BERBUAT BENAR ADALAH KEHARUSAN, BERBUAT TIDAK BENAR ADALAH KETIDAK HARUSAN

Jumat, 02 Agustus 2013

Ini Strategi Mahkamah Agung untuk Lebih Terbuka ke Publik

Prins David Saut - detikNews

Jakarta - Tidak hanya judicial review di Mahkamah Agung (MA) yang dinilai tertutup. Masyarakat juga menilai dalam perkara pidana dan perdata cukup sulit mendapatkan informasi.

MA membela diri jika hal tersebut dikarenakan terbatasnya sarana dan prasarana. Ke depan, MA akan terus menambah ruang sidang dan sistem informasi yang lebih baik agar tak dinilai tertutup.

"Memang kita kelemahannya informasi perkara. Ini jadi masukan kita. Nanti setelah renovasi, bisa jadi ruang-ruang sidang yang lebih luas," kata Kepala Biro Hukum dan Humas Ridwan Mansyur di gedung MA, Jalan Medan Merdeka Utara, Jakarta Pusat, Jumat (2/8/2013).

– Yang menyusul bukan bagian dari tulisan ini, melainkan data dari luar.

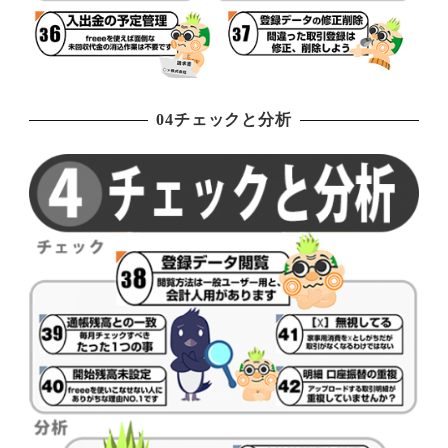
04チェックと分析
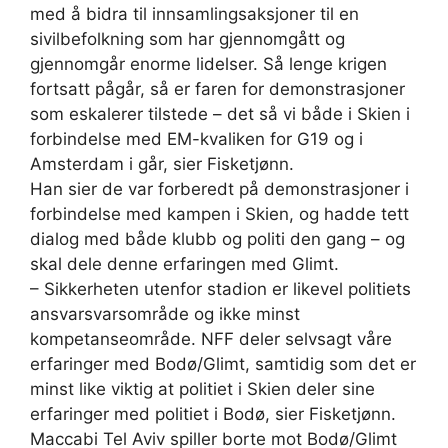
med å bidra til innsamlingsaksjoner til en
sivilbefolkning som har gjennomgått og
gjennomgår enorme lidelser. Så lenge krigen
fortsatt pågår, så er faren for demonstrasjoner
som eskalerer tilstede – det så vi både i Skien i
forbindelse med EM-kvaliken for G19 og i
Amsterdam i går, sier Fisketjønn.
Han sier de var forberedt på demonstrasjoner i
forbindelse med kampen i Skien, og hadde tett
dialog med både klubb og politi den gang – og
skal dele denne erfaringen med Glimt.
– Sikkerheten utenfor stadion er likevel politiets
ansvarsvarsområde og ikke minst
kompetanseområde. NFF deler selvsagt våre
erfaringer med Bodø/Glimt, samtidig som det er
minst like viktig at politiet i Skien deler sine
erfaringer med politiet i Bodø, sier Fisketjønn.
Maccabi Tel Aviv spiller borte mot Bodø/Glimt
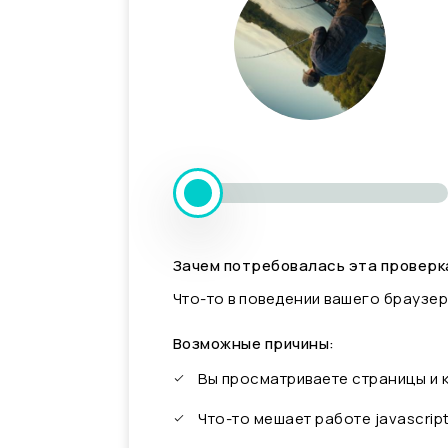
Зачем потребовалась эта проверк
Что-то в поведении вашего браузер
Возможные причины:
Вы просматриваете страницы и
Что-то мешает работе javascrip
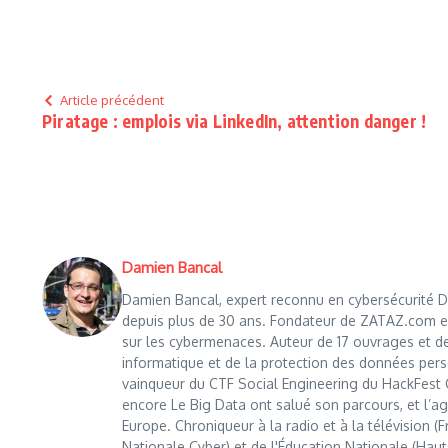
Article précédent
Piratage : emplois via LinkedIn, attention danger !
Damien Bancal
Damien Bancal, expert reconnu en cybersécurité Da
depuis plus de 30 ans. Fondateur de ZATAZ.com en 1
sur les cybermenaces. Auteur de 17 ouvrages et de
informatique et de la protection des données perso
vainqueur du CTF Social Engineering du HackFest C
encore Le Big Data ont salué son parcours, et l’age
Europe. Chroniqueur à la radio et à la télévision (
Nationale Cyber) et de l'Éducation Nationale (Haut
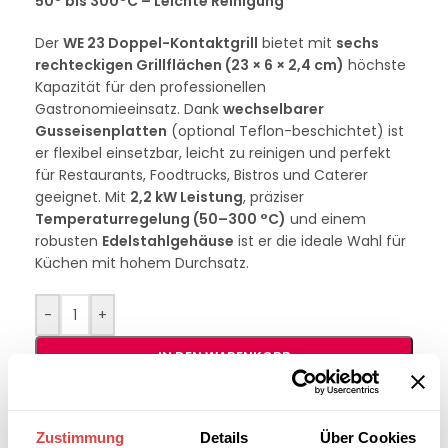
50° bis 300°C – Leichte Reinigung
Der
WE 23 Doppel-Kontaktgrill
bietet mit
sechs
rechteckigen Grillflächen (23 × 6 × 2,4 cm)
höchste
Kapazität für den professionellen
Gastronomieeinsatz. Dank
wechselbarer
Gusseisenplatten
(optional Teflon-beschichtet) ist
er flexibel einsetzbar, leicht zu reinigen und perfekt
für Restaurants, Foodtrucks, Bistros und Caterer
geeignet. Mit
2,2 kW Leistung
, präziser
Temperaturregelung (50–300 °C)
und einem
robusten
Edelstahlgehäuse
ist er die ideale Wahl für
Küchen mit hohem Durchsatz.
-
+
IN DEN WARENKORB
Interessiert an
B2B-Angebot
Zustimmung
Details
Über Cookies
größeren
anfordern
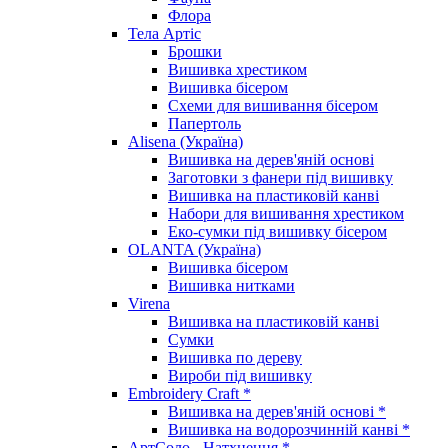
Флора
Тела Артіс
Брошки
Вишивка хрестиком
Вишивка бісером
Схеми для вишивання бісером
Папертоль
Alisena (Україна)
Вишивка на дерев'яній основі
Заготовки з фанери під вишивку
Вишивка на пластиковій канві
Набори для вишивання хрестиком
Еко-сумки під вишивку бісером
OLANTA (Україна)
Вишивка бісером
Вишивка нитками
Virena
Вишивка на пластиковій канві
Сумки
Вишивка по дереву
Вироби під вишивку
Embroidery Craft *
Вишивка на дерев'яній основі *
Вишивка на водорозчинній канві *
АртСоло - Натхнення *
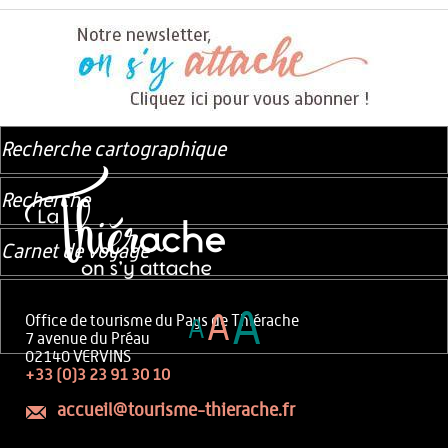
Recherche cartographique
Recherche
Carnet de voyage
A
A
Office de tourisme du Pays de Thiérache
A
7 avenue du Préau
02140 VERVINS
+33 (0)3 23 91 30 10
accueil@tourisme-thierache.fr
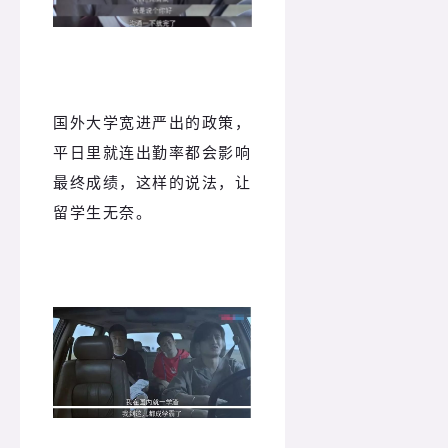
国外大学宽进严出的政策，
平日里就连出勤率都会影响
最终成绩，这样的说法，让
留学生无奈。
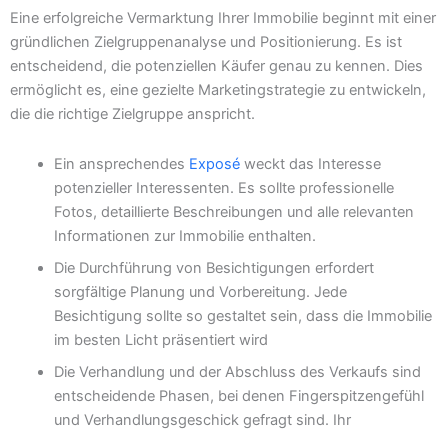
Eine erfolgreiche Vermarktung Ihrer Immobilie beginnt mit einer
gründlichen Zielgruppenanalyse und Positionierung. Es ist
entscheidend, die potenziellen Käufer genau zu kennen. Dies
ermöglicht es, eine gezielte Marketingstrategie zu entwickeln,
die die richtige Zielgruppe anspricht.
Ein ansprechendes
Exposé
weckt das Interesse
potenzieller Interessenten. Es sollte professionelle
Fotos, detaillierte Beschreibungen und alle relevanten
Informationen zur Immobilie enthalten.
Die Durchführung von Besichtigungen erfordert
sorgfältige Planung und Vorbereitung. Jede
Besichtigung sollte so gestaltet sein, dass die Immobilie
im besten Licht präsentiert wird
Die Verhandlung und der Abschluss des Verkaufs sind
entscheidende Phasen, bei denen Fingerspitzengefühl
und Verhandlungsgeschick gefragt sind. Ihr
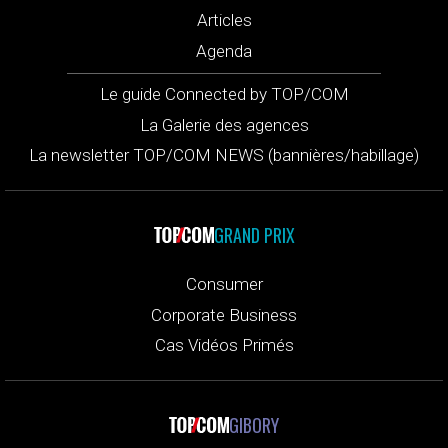
Articles
Agenda
Le guide Connected by TOP/COM
La Galerie des agences
La newsletter TOP/COM NEWS (bannières/habillage)
GRAND PRIX
Consumer
Corporate Business
Cas Vidéos Primés
GIBORY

Ridwan menambahkan renovasi ruang sidang di MA dilakukan karena ruangan yang ada saat ini seluas 2 x 3 meter. Ukuran ini sangat sempit karena hanya mampu menampung 3 sampai 4 orang untuk sekali sidang.

"Mudah-mudahan dengan ruang sidang jadi nanti kita renovasi. Kita akan bikin ruang sidang lebih besar. Kalau mau datang pas musyawarah atau sidang bisa," ujar Ridwan.

Menurut Ridwan, jumlah perkara di MA mencapai ribuan yang harus ditangani. Hal ini membuat akses informasi menjadi terbatas karena jumlah perkara tidak seimbang dengan sumber daya yang ada.

"Perkara di MA ribuan, kita buka tapi tidak mungkin semua. Kalau ada pihak yang berkepentingan bisa menanyakan tapi kan tidak bisa semua akses," ujar Ridwan.

Untuk mengatasi sistem informasi ini, MA akan mengoptimalkan berkas perkara secara digital atau softcopy. Softcopy berkas perkara akan selalu diminta dari pihak-pihak yang berperkara.

"Nanti mulai September 2013, melalui elektronik. Dari pengadilan, jaksa, dan pengacara semua softcopy, jadi nanti masing-masing bisa mendapatkan berkas lebih cepat. Ditambah sekarang hakim agung punya 2 asisten untuk mengetik di komputer," ujar mantan Ketua Pengadilan Negeri Batam ini.

MA juga berencana melakukan proses screening salinan putusan untuk meminimalisir salah ketik. Proses ini ditambah dengan pemberlakuan batas waktu untuk hakim agung sebagai majelis hakim menyelesaikan satu perkara.

"Yang pasti ada batasnya di majelis itu memutus perkara yakni 3 bulan, bareng mereka musywarah sehingga waktunya lebih singkat," tutup Ridwan.